I took the entire first half of the ride into the wind, pulling for my wife, then we’d trade turns heading home with the tailwind. It was better than nothing, I figured, though I couldn’t help but think I was missing out on an opportunity to get stronger if I wasn’t pushing it on a regular basis.
Late spring was on us and we finally started riding in small groups, lockdown be damned. My wife and I rode with a couple of friends of ours and I did my usual 20-mile pull into the wind and thought little of it.
Several hours later I got a call from another friend who was content to ride solo. He said he’d heard I managed come through the spring really strong. Befuddled is a good word. I couldn’t get a handle on the concept.
Long story short, I was wrong. Taking those slow pulls into the headwind for my wife turned out to be better than any spring training I’d ever done on two wheels. All of a sudden that stuff about spring training in the little ring made sense. It actually worked.

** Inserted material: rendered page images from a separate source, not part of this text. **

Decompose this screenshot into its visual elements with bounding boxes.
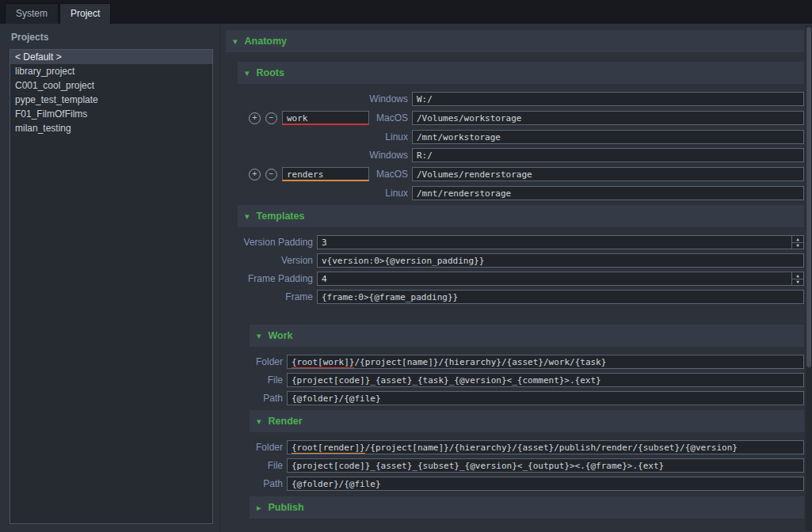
publish-section-title: Publish (269, 502, 304, 513)
project-item[interactable]: pype_test_template (10, 93, 212, 107)
chevron-right-icon: ▸ (257, 504, 261, 512)
add-root-button[interactable]: + (249, 112, 261, 124)
root-windows-row: Windows R:/ (238, 148, 804, 162)
render-path-input[interactable]: {@folder}/{@file} (287, 477, 804, 491)
platform-label-windows: Windows (238, 150, 408, 161)
version-padding-value: 3 (322, 238, 327, 248)
work-path-row: Path {@folder}/{@file} (250, 391, 804, 405)
render-file-input[interactable]: {project[code]}_{asset}_{subset}_{@versi… (287, 458, 804, 473)
root-windows-row: Windows W:/ (238, 92, 804, 106)
chevron-down-icon: ▾ (245, 69, 250, 78)
anatomy-section-title: Anatomy (245, 36, 287, 47)
project-item-default[interactable]: < Default > (10, 50, 212, 64)
file-label: File (250, 460, 283, 471)
path-label: Path (250, 478, 283, 489)
settings-panel: ▾ Anatomy ▾ Roots Windows W:/ + − work M… (220, 24, 812, 532)
tab-system[interactable]: System (5, 3, 59, 24)
root-renders-macos-input[interactable]: /Volumes/renderstorage (412, 167, 804, 181)
file-label: File (250, 374, 283, 386)
render-section-header[interactable]: ▾ Render (250, 410, 804, 432)
frame-padding-row: Frame Padding 4 ▲ ▼ (238, 272, 804, 286)
root-token: {root[work]} (292, 357, 354, 369)
frame-padding-value: 4 (322, 274, 327, 284)
root-work-windows-input[interactable]: W:/ (412, 92, 804, 106)
project-item[interactable]: F01_FilmOfFilms (10, 107, 212, 121)
work-section-title: Work (269, 330, 293, 341)
spin-up-icon[interactable]: ▲ (792, 272, 803, 279)
platform-label-linux: Linux (238, 131, 408, 142)
work-file-input[interactable]: {project[code]}_{asset}_{task}_{@version… (287, 373, 804, 387)
platform-label-windows: Windows (238, 93, 408, 104)
render-section-title: Render (269, 416, 303, 427)
frame-input[interactable]: {frame:0>{@frame_padding}} (317, 290, 804, 304)
root-key-cell: + − work MacOS (238, 110, 408, 126)
frame-row: Frame {frame:0>{@frame_padding}} (238, 290, 804, 304)
roots-section-title: Roots (257, 67, 284, 78)
frame-label: Frame (238, 291, 313, 302)
root-key-row: + − renders MacOS /Volumes/renderstorage (238, 166, 804, 182)
root-work-macos-input[interactable]: /Volumes/workstorage (412, 111, 804, 125)
render-file-row: File {project[code]}_{asset}_{subset}_{@… (250, 458, 804, 473)
version-padding-label: Version Padding (238, 237, 313, 248)
version-row: Version v{version:0>{@version_padding}} (238, 253, 804, 268)
render-folder-input[interactable]: {root[render]}/{project[name]}/{hierarch… (287, 440, 804, 454)
version-label: Version (238, 255, 313, 266)
chevron-down-icon: ▾ (245, 212, 250, 221)
root-renders-linux-input[interactable]: /mnt/renderstorage (412, 186, 804, 200)
projects-panel: Projects < Default > library_project C00… (0, 24, 220, 532)
project-item[interactable]: library_project (10, 64, 212, 78)
projects-panel-title: Projects (11, 32, 213, 43)
remove-root-button[interactable]: − (265, 112, 277, 124)
work-folder-row: Folder {root[work]}/{project[name]}/{hie… (250, 355, 804, 369)
work-file-row: File {project[code]}_{asset}_{task}_{@ve… (250, 373, 804, 387)
chevron-down-icon: ▾ (257, 332, 261, 340)
platform-label-macos: MacOS (376, 169, 408, 180)
platform-label-linux: Linux (238, 188, 408, 199)
version-padding-input[interactable]: 3 ▲ ▼ (317, 235, 804, 249)
path-label: Path (250, 393, 283, 404)
spin-up-icon[interactable]: ▲ (792, 236, 803, 243)
work-path-input[interactable]: {@folder}/{@file} (287, 391, 804, 405)
root-key-row: + − work MacOS /Volumes/workstorage (238, 110, 804, 126)
version-input[interactable]: v{version:0>{@version_padding}} (317, 253, 804, 268)
spin-down-icon[interactable]: ▼ (792, 243, 803, 249)
folder-label: Folder (250, 442, 283, 453)
work-section-header[interactable]: ▾ Work (250, 325, 804, 347)
folder-label: Folder (250, 356, 283, 367)
frame-padding-input[interactable]: 4 ▲ ▼ (317, 272, 804, 286)
tab-project[interactable]: Project (59, 3, 111, 24)
platform-label-macos: MacOS (376, 112, 408, 124)
root-token: {root[render]} (292, 443, 365, 454)
root-key-cell: + − renders MacOS (238, 166, 408, 182)
chevron-down-icon: ▾ (257, 417, 261, 426)
render-folder-row: Folder {root[render]}/{project[name]}/{h… (250, 440, 804, 454)
project-item[interactable]: C001_cool_project (10, 78, 212, 93)
scrollbar-thumb[interactable] (806, 27, 811, 367)
project-list: < Default > library_project C001_cool_pr… (10, 49, 213, 524)
templates-section-header[interactable]: ▾ Templates (238, 205, 804, 227)
root-linux-row: Linux /mnt/renderstorage (238, 186, 804, 200)
root-work-linux-input[interactable]: /mnt/workstorage (412, 130, 804, 144)
templates-section-title: Templates (257, 211, 305, 222)
root-linux-row: Linux /mnt/workstorage (238, 130, 804, 144)
version-padding-row: Version Padding 3 ▲ ▼ (238, 235, 804, 249)
spinner-buttons[interactable]: ▲ ▼ (791, 236, 803, 249)
remove-root-button[interactable]: − (265, 169, 277, 180)
work-folder-input[interactable]: {root[work]}/{project[name]}/{hierarchy}… (287, 355, 804, 369)
scrollbar[interactable] (806, 25, 812, 530)
render-path-row: Path {@folder}/{@file} (250, 477, 804, 491)
tab-bar: System Project (0, 0, 812, 24)
frame-padding-label: Frame Padding (238, 273, 313, 284)
spinner-buttons[interactable]: ▲ ▼ (791, 272, 803, 285)
roots-section-header[interactable]: ▾ Roots (238, 62, 804, 84)
folder-template-rest: /{project[name]}/{hierarchy}/{asset}/pub… (365, 443, 738, 453)
root-key-input[interactable]: renders (282, 167, 369, 181)
anatomy-section-header[interactable]: ▾ Anatomy (226, 30, 804, 52)
publish-section-header[interactable]: ▸ Publish (250, 496, 804, 519)
root-renders-windows-input[interactable]: R:/ (412, 148, 804, 162)
root-key-input[interactable]: work (282, 111, 369, 125)
spin-down-icon[interactable]: ▼ (792, 279, 803, 286)
project-item[interactable]: milan_testing (10, 121, 212, 135)
chevron-down-icon: ▾ (233, 37, 238, 46)
add-root-button[interactable]: + (249, 169, 261, 180)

Well into this summer cycling season, the slower spring set up the fastest summer I’ve ever experienced. I still have some work to do on hills but our Tuesday night groups are killing it. We beat our old record (from last year) of 23.3-mph by more than half a mile an hour, topping 24-mph over a 28 mile route (28 miles in 1h:10m and some change. On a hillier route down south of us we’re turning in 21-mph+ efforts regularly, now. Last year we were happy with anything over 20 (20 on that route is really fast).

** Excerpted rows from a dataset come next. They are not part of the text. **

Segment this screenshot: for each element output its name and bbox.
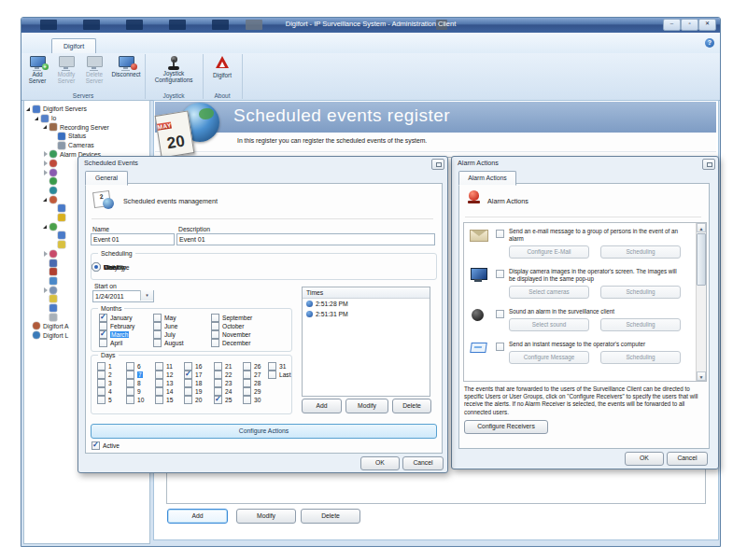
expander-icon[interactable] xyxy=(25,105,33,113)
action-checkbox[interactable] xyxy=(496,270,504,278)
expander-icon[interactable] xyxy=(34,115,41,122)
day-checkbox[interactable]: 14 xyxy=(155,387,173,396)
expander-icon[interactable] xyxy=(42,150,49,158)
expander-icon[interactable] xyxy=(25,331,33,339)
expander-icon[interactable] xyxy=(42,160,49,167)
scroll-up-icon[interactable]: ▲ xyxy=(697,223,706,232)
action-config-button[interactable]: Configure E-Mail xyxy=(509,245,589,259)
tree-item[interactable]: lo xyxy=(24,114,149,123)
action-checkbox[interactable] xyxy=(496,230,504,238)
expander-icon[interactable] xyxy=(42,277,49,285)
help-button[interactable]: ? xyxy=(705,38,714,48)
expander-icon[interactable] xyxy=(42,304,49,312)
day-checkbox[interactable]: 25 xyxy=(214,396,232,404)
month-checkbox[interactable]: November xyxy=(211,330,252,339)
expander-icon[interactable] xyxy=(25,322,33,329)
day-checkbox[interactable]: 21 xyxy=(214,362,232,371)
expander-icon[interactable] xyxy=(42,268,49,275)
expander-icon[interactable] xyxy=(42,177,49,185)
tree-item[interactable]: Cameras xyxy=(24,141,149,150)
month-checkbox[interactable]: March xyxy=(99,330,134,339)
add-event-button[interactable]: Add xyxy=(167,509,228,524)
time-item[interactable]: 2:51:28 PM xyxy=(303,299,430,309)
digifort-about-button[interactable]: Digifort xyxy=(208,56,236,90)
month-checkbox[interactable]: December xyxy=(211,339,252,347)
expander-icon[interactable] xyxy=(42,259,49,267)
month-checkbox[interactable]: April xyxy=(99,339,134,347)
day-checkbox[interactable]: 20 xyxy=(184,396,202,404)
day-checkbox[interactable]: 7 xyxy=(126,371,144,379)
cancel-button[interactable]: Cancel xyxy=(402,456,444,470)
action-config-button[interactable]: Configure Message xyxy=(509,351,589,364)
day-checkbox[interactable]: 15 xyxy=(155,396,173,404)
start-on-field[interactable]: ▾ xyxy=(92,290,154,302)
expander-icon[interactable] xyxy=(42,187,49,194)
configure-receivers-button[interactable]: Configure Receivers xyxy=(464,420,548,434)
action-config-button[interactable]: Select cameras xyxy=(509,286,589,299)
expander-icon[interactable] xyxy=(42,123,49,131)
tab-alarm-actions[interactable]: Alarm Actions xyxy=(458,171,516,186)
day-checkbox[interactable]: 19 xyxy=(184,387,202,396)
ok-button[interactable]: OK xyxy=(625,452,664,466)
expander-icon[interactable] xyxy=(42,223,49,231)
day-checkbox[interactable]: 27 xyxy=(243,371,261,379)
action-config-button[interactable]: Select sound xyxy=(509,318,589,331)
tree-item[interactable]: Status xyxy=(24,132,149,141)
time-item[interactable]: 2:51:31 PM xyxy=(303,309,430,319)
ok-button[interactable]: OK xyxy=(360,456,400,470)
delete-event-button[interactable]: Delete xyxy=(301,509,360,524)
action-scheduling-button[interactable]: Scheduling xyxy=(600,351,681,364)
month-checkbox[interactable]: June xyxy=(153,322,184,330)
month-checkbox[interactable]: September xyxy=(211,314,252,322)
expander-icon[interactable] xyxy=(42,250,49,258)
day-checkbox[interactable]: 1 xyxy=(97,362,112,371)
date-picker-dropdown[interactable]: ▾ xyxy=(140,290,153,301)
dialog-close-button[interactable] xyxy=(702,159,715,170)
tab-general[interactable]: General xyxy=(85,171,128,186)
dialog-close-button[interactable] xyxy=(431,159,444,170)
month-checkbox[interactable]: January xyxy=(99,314,134,322)
close-button[interactable]: ✕ xyxy=(698,19,716,31)
expander-icon[interactable] xyxy=(42,169,49,176)
expander-icon[interactable] xyxy=(50,204,58,212)
tree-item[interactable]: Recording Server xyxy=(24,122,149,132)
day-checkbox[interactable]: 26 xyxy=(243,362,261,371)
joystick-configurations-button[interactable]: Joystick Configurations xyxy=(148,56,199,90)
day-checkbox[interactable]: 30 xyxy=(243,396,261,404)
add-server-button[interactable]: + Add Server xyxy=(24,56,50,90)
name-field[interactable] xyxy=(91,233,175,245)
tree-item[interactable]: Digifort Servers xyxy=(24,105,149,114)
day-checkbox[interactable]: 17 xyxy=(184,371,202,379)
maximize-button[interactable]: ▫ xyxy=(681,19,698,31)
time-modify-button[interactable]: Modify xyxy=(345,399,388,413)
tab-digifort[interactable]: Digifort xyxy=(51,38,96,54)
description-field[interactable] xyxy=(176,233,435,245)
configure-actions-button[interactable]: Configure Actions xyxy=(91,424,437,439)
expander-icon[interactable] xyxy=(50,214,58,221)
scroll-down-icon[interactable]: ▼ xyxy=(697,371,706,381)
day-checkbox[interactable]: 9 xyxy=(126,387,144,396)
expander-icon[interactable] xyxy=(50,142,58,149)
expander-icon[interactable] xyxy=(50,133,58,140)
expander-icon[interactable] xyxy=(42,295,49,302)
time-delete-button[interactable]: Delete xyxy=(392,399,431,413)
month-checkbox[interactable]: May xyxy=(153,314,184,322)
scrollbar[interactable]: ▲ ▼ xyxy=(696,223,706,381)
day-checkbox[interactable]: 29 xyxy=(243,387,261,396)
action-checkbox[interactable] xyxy=(496,310,504,318)
day-checkbox[interactable]: 18 xyxy=(184,379,202,387)
day-checkbox[interactable]: 11 xyxy=(155,362,173,371)
action-scheduling-button[interactable]: Scheduling xyxy=(600,245,681,259)
day-checkbox[interactable]: 5 xyxy=(97,396,112,404)
month-checkbox[interactable]: August xyxy=(153,339,184,347)
day-checkbox[interactable]: 28 xyxy=(243,379,261,387)
month-checkbox[interactable]: July xyxy=(153,330,184,339)
modify-server-button[interactable]: Modify Server xyxy=(53,56,79,90)
expander-icon[interactable] xyxy=(50,241,58,248)
expander-icon[interactable] xyxy=(42,314,49,321)
time-add-button[interactable]: Add xyxy=(302,399,342,413)
day-checkbox[interactable]: 2 xyxy=(97,371,112,379)
minimize-button[interactable]: – xyxy=(663,19,681,31)
month-checkbox[interactable]: October xyxy=(211,322,252,330)
day-checkbox[interactable]: 12 xyxy=(155,371,173,379)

So here’s that context I mentioned in the Title: Those 20-ish mile pulls in the wind were at a pace I estimated had my wife on the edge of wanting to quit, but slow enough she wouldn’t leave my draft. Sometimes she had to dial me back, but I always got a good workout bucking the headwind. The key was working against the headwind, hours on end. There’s no question now that we’re later in the year, that this translated into a fantastic increase in my ability to hang with the fast crowd.
This isn’t perfect, of course. I had a lot of experience coming into this spring and I knew what it was like to crank out some watts. At some point, if you want to be fast, you’ve gotta ride fast. On the other hand, there’s no denying that this slow spring had a positive effect on a very fast summer – enough I’ll be training slow with my wife again next spring.
And now I’m off for another fantastic day in the saddle… Ride hard, my friends.